I've calculated the day, day of month and year, and seconds, minutes, and hours using std::chrono::local_days, I just now need to get the day of the week. The code I'm using was given by Howard Hinnant on an answer here, comments are mine:
auto tp = std::chrono::system_clock::now();
static auto const tz = std::chrono::current_zone();
static auto info = tz->get_info(tp); // CACHE THE TIMEZONE INFO
if (tp >= info.end) // APPARENTLY THE TIME ZONE INFO CAN CHANGE UP TO TWICE A YEAR
info = tz->get_info(tp);
auto tpl = std::chrono::local_days{} + (tp + info.offset - std::chrono::sys_days{});
auto tpd = floor<std::chrono::days>(tpl);
std::chrono::year_month_day ymd{ tpd };
std::chrono::hh_mm_ss hms{ tpl - tpd };
At this point I have the what I mentioned above, how can I get the day of the week with as few redundant calls as possible?

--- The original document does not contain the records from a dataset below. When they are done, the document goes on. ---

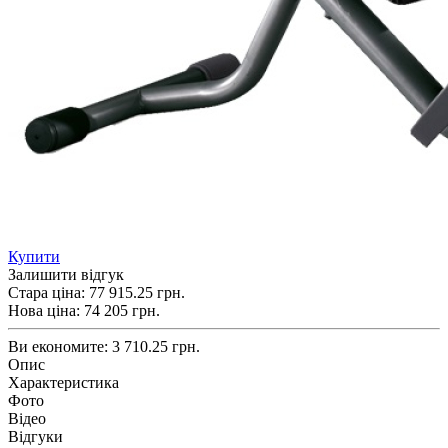
Купити
Залишити відгук
Стара ціна:
77 915.25 грн.
Нова ціна:
74 205
грн.
Ви економите:
3 710.25 грн.
Опис
Характеристика
Фото
Відео
Відгуки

The other answers get the correct answer, but here is the most efficient method:
std::chrono::weekday wd{tpd};
Just convert your local_days to weekday. This will get you the local weekday (because you converted from local_days).
All this conversion does is execute this low-level algorithm:
return static_cast<unsigned>(tpd >= -4 ? (tpd +4) % 7 : (tpd +5) % 7 + 6);
so it is about as efficient as you can get.
Other comments:
// APPARENTLY THE TIME ZONE INFO CAN CHANGE UP TO TWICE A YEAR
Actually more. There is no limit to the craziness of politicians.
Here is a simpler way to get the local time (tpl):
auto tpl = tz->to_local(tp);
I don't recommend going thru the sys_info unless you are doing thousands of such conversions and need the very ultimate in performance. Certainly for just starting out, just let the time_zone do the conversion for you.